**Assignment:**
Repeat only part of the entries. Start at the line that has "6 වැනිදා හා 8 වැනිදා පැවැත්වීමට නියමිත එක්දින" and keep going through the last line, exactly as given.

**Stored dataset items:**

* * * * * * *

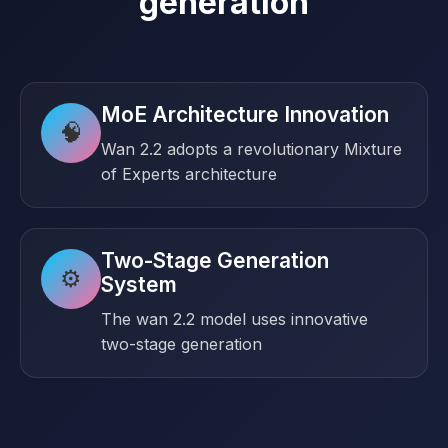
generation
MoE Architecture Innovation
🧠
Wan 2.2 adopts a revolutionary Mixture
of Experts architecture
Two-Stage Generation
⚙️
System
The wan 2.2 model uses innovative
two-stage generation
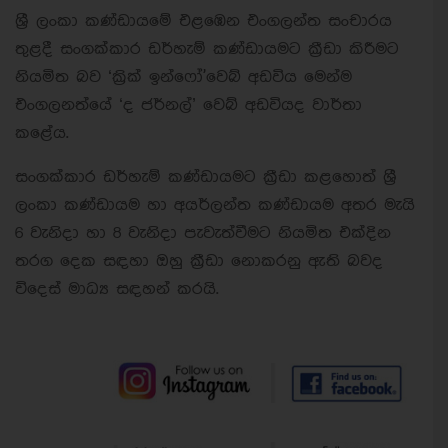
ශ්‍රී ලංකා කණ්ඩායමේ එළඹෙන එංගලන්ත සංචාරය
තුළදී සංගක්කාර ඩර්හැම් කණ්ඩායමට ක්‍රීඩා කිරීමට
නියමිත බව ‘ක්‍රික් ඉන්ෆෝ'වෙබ් අඩවිය මෙන්ම
එංගලනත්යේ ‘ද ජර්නල්’ වෙබ් අඩවියද වාර්තා
කළේය.
සංගක්කාර ඩර්හැම් කණ්ඩායමට ක්‍රීඩා කළහොත් ශ්‍රී
ලංකා කණ්ඩායම හා අයර්ලන්ත කණ්ඩායම අතර මැයි
6 වැනිදා හා 8 වැනිදා පැවැත්වීමට නියමිත එක්දින
තරග දෙක සඳහා ඔහු ක්‍රීඩා නොකරනු ඇති බවද
විදෙස් මාධ්‍ය සඳහන් කරයි.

* * * * * * *

**Completed task:**
6 වැනිදා හා 8 වැනිදා පැවැත්වීමට නියමිත එක්දින
තරග දෙක සඳහා ඔහු ක්‍රීඩා නොකරනු ඇති බවද
විදෙස් මාධ්‍ය සඳහන් කරයි.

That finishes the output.